From the entries below, retype only the lines from the one with "on their usability." through the one with "stress-graded.", exactly as written.
[Opening MATERIAL PROVIDED section]
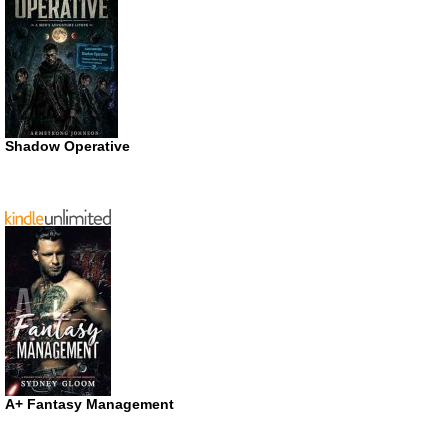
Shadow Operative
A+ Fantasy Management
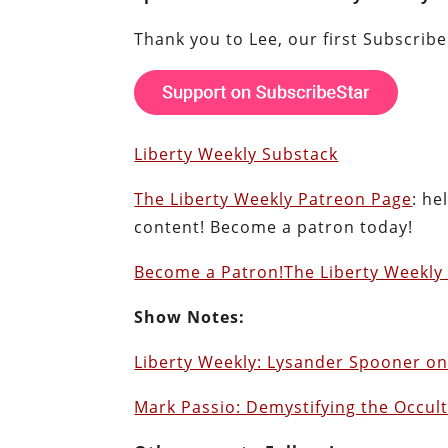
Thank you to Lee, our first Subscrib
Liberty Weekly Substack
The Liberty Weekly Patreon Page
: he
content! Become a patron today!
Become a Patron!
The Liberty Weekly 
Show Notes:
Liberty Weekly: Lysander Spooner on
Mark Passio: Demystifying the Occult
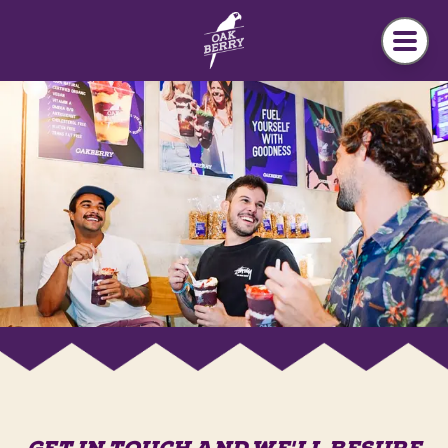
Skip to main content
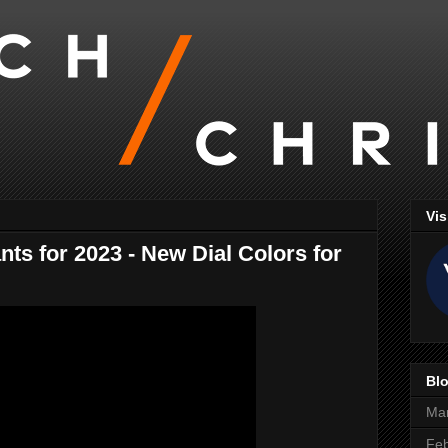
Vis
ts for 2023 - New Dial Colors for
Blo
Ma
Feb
[Closing MATERIAL PROVIDED section]
[Opening MATERIAL PROVIDED section]
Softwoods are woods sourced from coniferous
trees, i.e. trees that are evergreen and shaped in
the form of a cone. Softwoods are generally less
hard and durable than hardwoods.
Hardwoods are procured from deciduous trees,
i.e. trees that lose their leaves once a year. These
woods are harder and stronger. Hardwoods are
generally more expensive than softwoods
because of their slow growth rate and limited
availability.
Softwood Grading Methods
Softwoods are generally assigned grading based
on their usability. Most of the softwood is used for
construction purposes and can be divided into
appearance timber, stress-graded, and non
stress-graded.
[Closing MATERIAL PROVIDED section]
[Opening MATERIAL PROVIDED section]
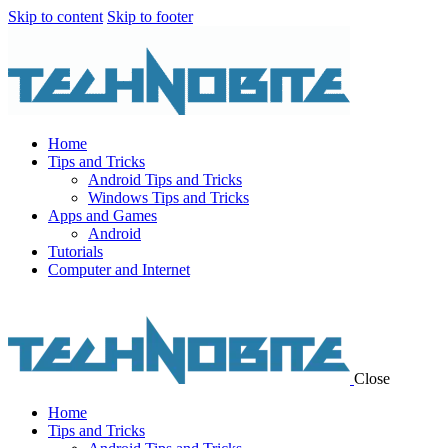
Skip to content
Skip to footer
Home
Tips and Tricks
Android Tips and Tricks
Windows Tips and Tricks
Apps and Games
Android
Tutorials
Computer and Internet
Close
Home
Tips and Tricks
[Closing MATERIAL PROVIDED section]
◆ **ANSWER SECTION**:
on their usability. Most of the softwood is used for
construction purposes and can be divided into
appearance timber, stress-graded, and non
stress-graded.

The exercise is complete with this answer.